Session: (0403–0431) Spondyloarthritis Including PsA – Treatment Poster I: AxSpA
0418: Real World Evidence on Disease Activity in Patients with Ankylosing Spondylitis Treated with Tumour Necrosis Factor Inhibitors and/or Nonsteroidal Anti-Inflammatory Drugs in Routine Care
Jan Brandt-Juergens1, Judith Haschka2, Richard Finsterwalder3, Aurélie Casier4, Angela Kill5 and Stéphanie Dierckx6, 1Rheumatologische Schwerpunktpraxis, Berlin, Germany, 2Karl Landsteiner Institute for Gastroenterology and Rheumatology Rheuma-Zentrum Wien-Oberlaa, Vienna, Austria, 3Novartis Pharma GmbH, Vienna, Austria, 4N.V. Novartis Pharma S.A., Vilvoorde, Belgium, 5Novartis Pharma GmbH, Nuremberg, Germany, 6CHU UCL Namur- Site Godinne, Yvoir, Belgium
Background/Purpose: Ankylosing Spondylitis (AS) is an inflammatory rheumatic disease affecting the axial skeleton (1), with a prevalence of up to 0.5% in Europe (2; 3), and occurs in men twice as often than in women (4). 80% develop AS symptoms before the age of 30 (4). Nonsteroidal Anti-Inflammatory Drugs (NSAIDs) and biological Disease-Modifying Antirheumatic Drugs (DMARDs) such as Tumour Necrosis Factor inhibitors (TNFi) are the first choice in pharmacological treatments for AS patients (5; 6). Data on disease activity and disease control in AS patients treated in real life settings are limited. Therefore, the main objectives of the study were to evaluate the average disease activity status in the study population and assess the percentage of AS patients with a suboptimal treatment response following at least 12 weeks of treatment with TNFi and/or NSAIDs.

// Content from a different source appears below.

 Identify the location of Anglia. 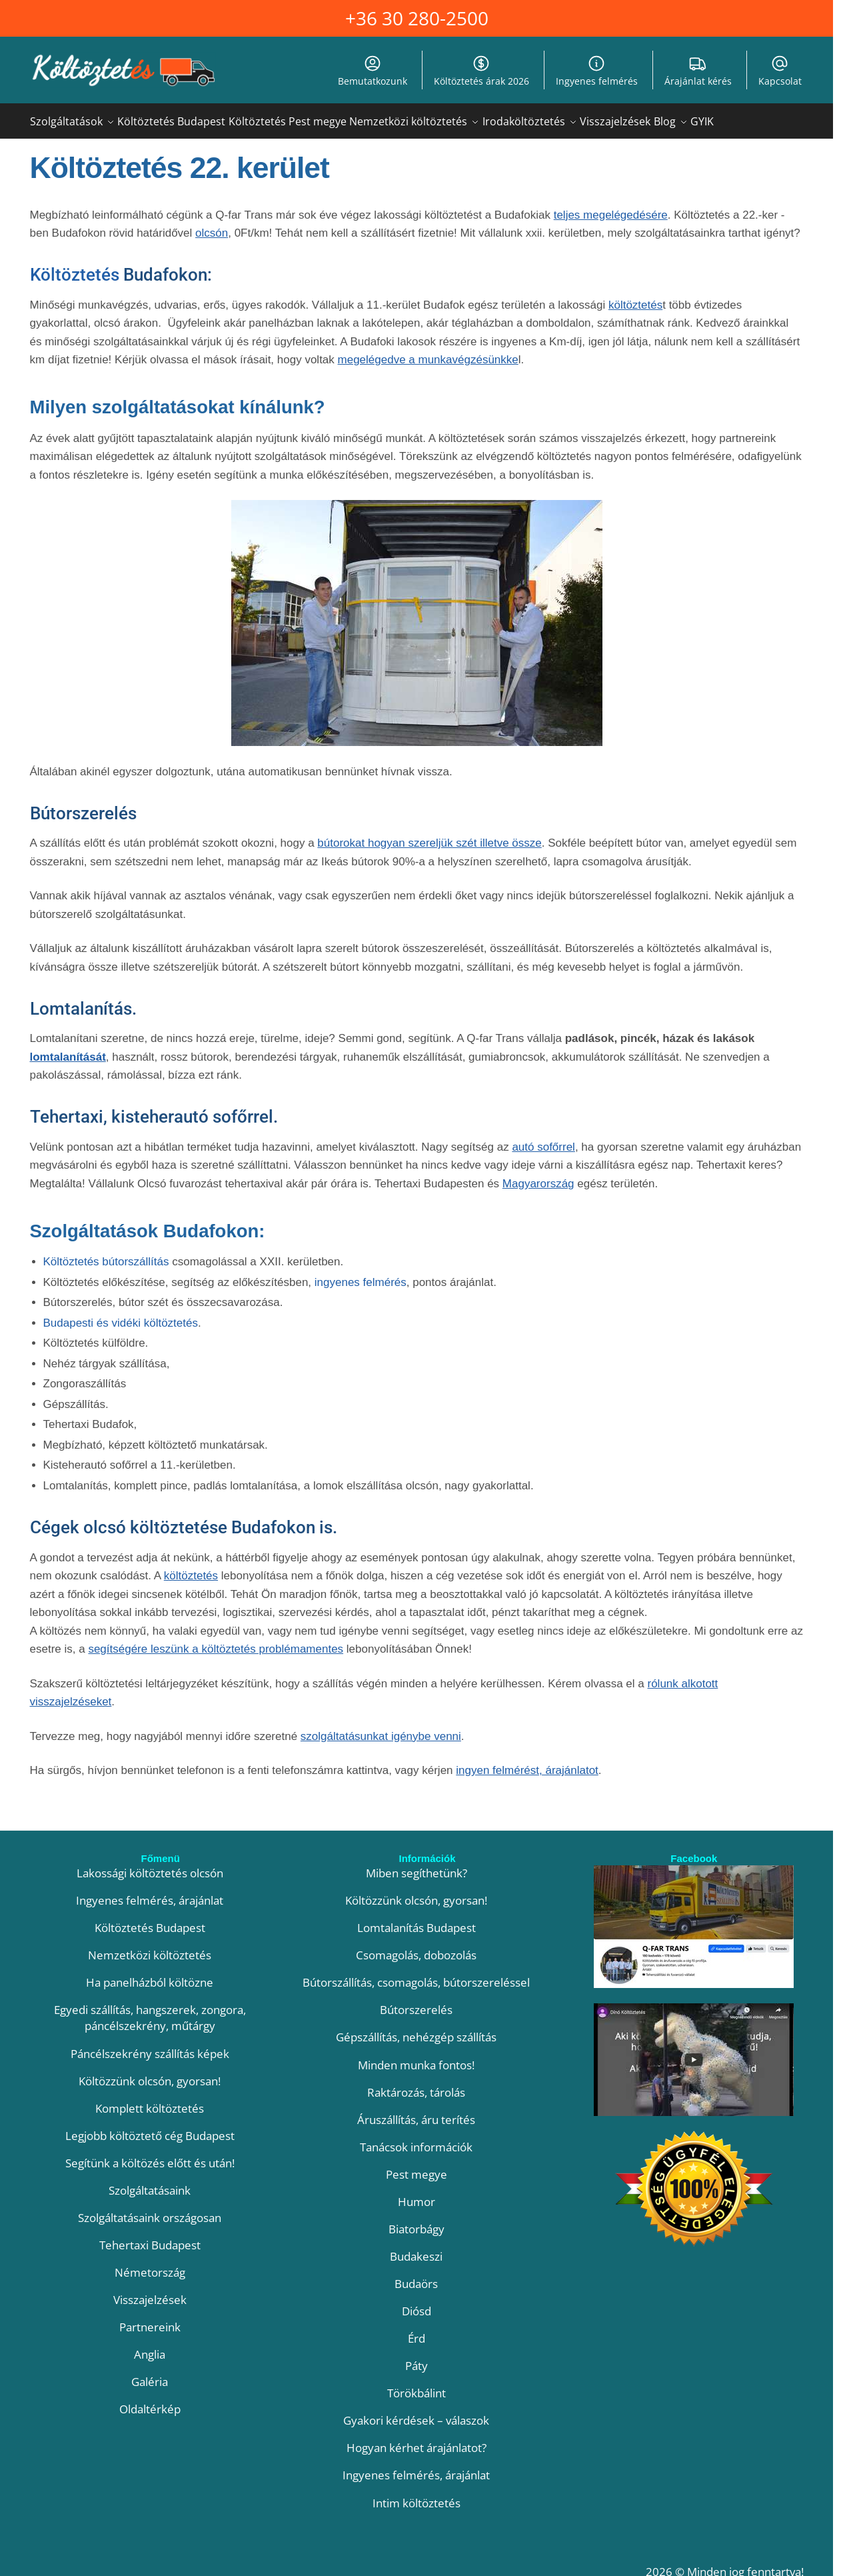 (149, 2346).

1. Braun, J and J, Sieper.Lancet. 2007, Vol. 369, pp. 1379–90. 2. Braun, J, et al.Arthritis Rheum. 1998, Vol. 41, 1, pp. 58-67. 3. Dean, LE, et al.Rheumatology. 2014, Vol. 53, pp. 650-657. 4. Feldtkeller, E, et al.Rheumatol Int. 2003, Vol. 23, pp. 61–66. 5. Dougados, M, et al.Ann Rheum Dis. 2002, Vol. 61, suppl 3, pp. 40–50. 6. Braun, J, et al.Ann Rheum Dis. 2006, Vol. 65, pp. 316–20.
Methods: INVISIBLE was a multinational, cross-sectional, non-interventional study in Germany, Austria and Belgium. Adult patients with confirmed diagnosis of AS for at least 6 months and ongoing treatment with TNFi and/or NSAIDs for at least 12 weeks prior to enrolment were included. Primary data were collected at a single visit using Bath Ankylosing Spondylitis Disease Activity Index (BASDAI), Ankylosing Spondylitis Disease Activity Score (ASDAS) and Patient Acceptable Symptom State (PASS) among others. Medical history data were collected from available patient files.
Results: 747 adult AS patients were included in this analysis. 67% of patients were male. Mean symptom duration was 18.2 years. HLA-B27 status was available for 696 patients and 77% of these patients were tested positive. Appr. 23% of patients received NSAIDs, 42% received TNFi, 30% received both NSAIDs and TNFi, 5% received other treatment for at least 12 weeks prior to enrolment. Mean BASDAI and ASDAS scores were 3.4 and 2.2, respectively. Appr. 40% of patients achieved a BASDAI score ≥4 and appr. 50% an ASDAS ≥2.1. Patients with a BASDAI score ≥4 achieved higher scores in most physician and patient reported outcomes. Overall appr. 35% of patients were not satisfied with their current symptom state according to PASS. Of patients with a BASDAI score ≥4 appr. 61% were not satisfied according to PASS.
Conclusion: Results from the non-interventional study INVISIBLE showed that a high proportion of AS patients receiving NSAIDs and/or TNFi have high disease activity according to BASDAI and ASDAS in real life settings. These results suggest that in some patients, disease control and treatment response are suboptimal under current treatment strategy.
Disclosures: J. Brandt-Juergens, AbbVie/Abbott, Bristol-Myers Squibb(BMS), Janssen, Eli Lilly, Merck/MSD, Novartis, Pfizer, Roche, UCB, Sanofi-Aventis, Medac, Gilead, Gilead, Affibody; J. Haschka, Eli Lilly, Amgen; R. Finsterwalder, None; A. Casier, None; A. Kill, None; S. Dierckx, None.